Mac users have never had it so good in terms of a choice of great Web browsers. Rating my favorites among what are all pretty good solid applications by historical browser standards is like shooting at moving targets, but here is how I personally rank the current crop. (I say "favorites" rather than "best browsers", because it's partly a matter of subjective taste, and what works best for me may not be the ideal choice for you.)

  1. Opera 10 Alpha
  2. Firefox 3
  3. iCab 4
  4. Safari 3
  5. Cruz
  6. Camino
  7. Sunrise

1. Opera 10 Alpha

I'm using the brand new public alpha release of the next-generation Opera 10 as my main Web surfing application. I have, over four days use - some of it fairly intensive - encountered no reason to revert back to the current Opera 9.6.2. Indeed, there isn't any discernible bugginess at all. This wasn't a total surprise, as I've had extremely good luck with Opera pre-release builds in the past, including alphas that I've found to be more reliable and stable than other browsers' final releases.

Opera 10 alpha

The version 10 alpha previews of Opera's new Presto 2.2 rendering engine, which is claimed to offer 30% faster browsing compared to with the current Opera Presto 2.1 that Opera 9.5 to 9.6.2 uses. Opera's developers have also optimized the Opera Presto 2.2 engine to be much faster on resource intensive pages such as Gmail and Facebook. With an Acid3 100/100 score, Web Fonts support, RGBA/HSLA color, and SVG improvements, Opera 10 alpha is designed to be ready for the next generation of Web applications.

I'm a consummate Opera fan. I love its speed and its full feature set with tabbed browsing, popup blocking, the ability to restore the last session, full screen mode, mouse gestures support, quick, efficient and handy zoom function that can magnify pages up to 1000% and shrink them down to 20% from a menu on the main window, easy toggling image display on and off (I'm still on dialup), its elegant threading that allows you to switch between loading tabs (I often have a dozen or more coming in simultaneously) without hesitation or delay, its superb download manager (with pause and resume that work reliably), extensive customizability, and, for those so inclined, there's a built-in email client and newsreader.

The browser's Opera Link feature synchs your bookmarks and Opera's unique Speed Dial between your computers and mobile phone. Log in with your Opera username, and your data will always be accessible.
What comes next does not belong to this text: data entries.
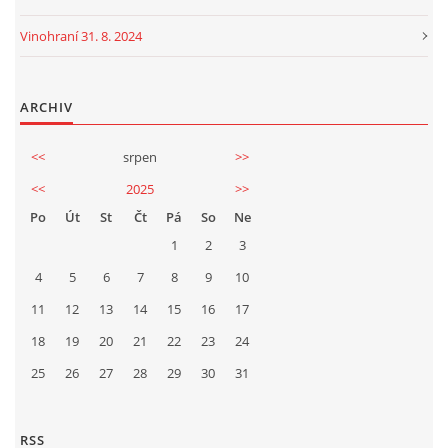
Vinohraní 31. 8. 2024
ARCHIV
<<
srpen
>>
<<
2025
>>
Po
Út
St
Čt
Pá
So
Ne
1
2
3
4
5
6
7
8
9
10
11
12
13
14
15
16
17
18
19
20
21
22
23
24
25
26
27
28
29
30
31
RSS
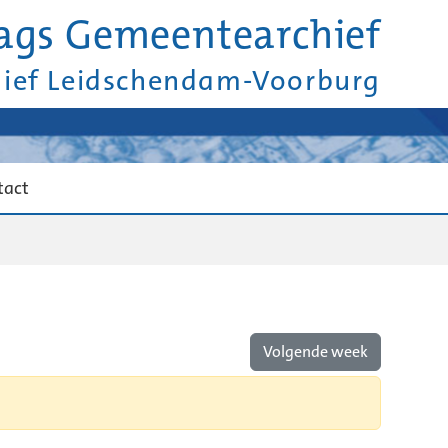
ags Gemeentearchief
hief Leidschendam-Voorburg
tact
Volgende week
However, notwithstanding it's "everything including the kitchen sink" feature set, Opera is relatively small and nimble, and I find the interface intuitive, unobtrusive, and attractive.

For pages that try to use too much space and produce a horizontal scrollbar, there is the "Fit to window width" option that readjusts the page to remove the horizontal scrollbar, while still making it readable at almost any window width.
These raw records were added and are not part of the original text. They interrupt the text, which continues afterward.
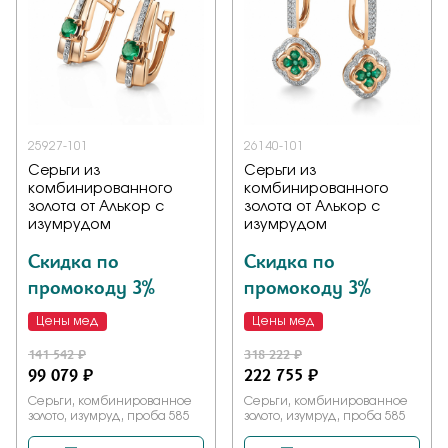
Заказать
Подтверждаю, что я ознакомлен и согласен с условиями
политики конфиденциальности
25927-101
26140-101
Серьги из
Серьги из
комбинированного
комбинированного
Отправить
золота от Алькор с
золота от Алькор с
изумрудом
изумрудом
Скидка по
Скидка по
промокоду 3%
промокоду 3%
Цены мед
Цены мед
141 542 ₽
318 222 ₽
99 079 ₽
222 755 ₽
Серьги, комбинированное
Серьги, комбинированное
золото, изумруд, проба 585
золото, изумруд, проба 585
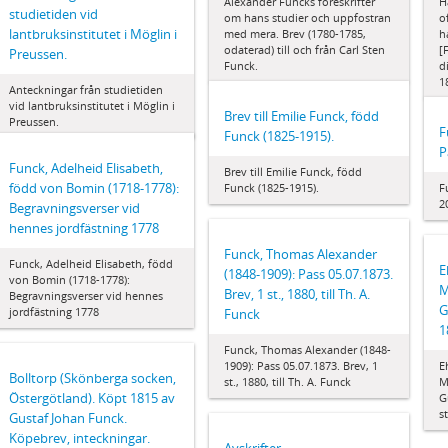
Alexander Funcks föreskrifter
H
studietiden vid
om hans studier och uppfostran
o
lantbruksinstitutet i Möglin i
med mera. Brev (1780-1785,
h
odaterad) till och från Carl Sten
[
Preussen.
Funck.
d
1
Anteckningar från studietiden
vid lantbruksinstitutet i Möglin i
Brev till Emilie Funck, född
Preussen.
F
Funck (1825-1915).
P
Funck, Adelheid Elisabeth,
Brev till Emilie Funck, född
född von Bomin (1718-1778):
Funck (1825-1915).
F
2
Begravningsverser vid
hennes jordfästning 1778
Funck, Thomas Alexander
Funck, Adelheid Elisabeth, född
E
(1848-1909): Pass 05.07.1873.
von Bomin (1718-1778):
M
Brev, 1 st., 1880, till Th. A.
Begravningsverser vid hennes
G
jordfästning 1778
Funck
1
Funck, Thomas Alexander (1848-
1909): Pass 05.07.1873. Brev, 1
E
Bolltorp (Skönberga socken,
st., 1880, till Th. A. Funck
M
Östergötland). Köpt 1815 av
G
s
Gustaf Johan Funck.
Köpebrev, inteckningar.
Opera's Mouse Gestures let you use mouse movements to control navigation. You can browse between pages, open and close windows, and navigate links with quick mouse movements.
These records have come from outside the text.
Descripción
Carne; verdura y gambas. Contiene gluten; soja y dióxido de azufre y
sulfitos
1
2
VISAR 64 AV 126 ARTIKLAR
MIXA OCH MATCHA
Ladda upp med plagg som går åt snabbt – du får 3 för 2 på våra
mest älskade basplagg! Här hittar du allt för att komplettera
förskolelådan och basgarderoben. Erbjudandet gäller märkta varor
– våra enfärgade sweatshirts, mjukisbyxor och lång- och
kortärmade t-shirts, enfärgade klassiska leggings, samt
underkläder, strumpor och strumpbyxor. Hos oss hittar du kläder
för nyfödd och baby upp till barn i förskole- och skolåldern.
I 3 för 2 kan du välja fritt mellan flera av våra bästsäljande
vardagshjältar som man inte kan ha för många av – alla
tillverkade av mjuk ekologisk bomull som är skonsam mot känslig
Opera lets you control popups. You can configure it to block them all or open only popups that you have requested.

Opera continues to get my vote as best all-round browser. Use the version 10 alpha if you're adventurous, or version 9.62 if you want tried and true.

2. Firefox 3.0.4

Another browser I use a lot is Firefox, which since the release of version 3 for the Mac has finally come into its own as a very pleasant browser. My favorite Mozilla Gecko-based browser remains Netscape Navigator 9, but development of it was terminated last spring, and I've found Firefox 3 to be the most satisfactory substitute. Actually, you can get an interface skin for Firefox that makes it look like Navigator 9, but I'm not much for messing around with plugins, although I make an exception for WeatherBug.

Firefox 3.0.4Firefox 3 for Mac has a much-improved and more attractive user interface compared with earlier Firefox versions, with a more native Mac OS X look, smaller buttons, more compact tabs, and new forward/back buttons. I like the new Firefox interface a *lot* better than the old one, but I still think Opera and iCab have the edge in interface attractiveness. One thing I'm not taken with is Firefox's tiny page load progress bar at the bottom of the window. I've gotten used to progress bars at the top, a la Safari and Opera.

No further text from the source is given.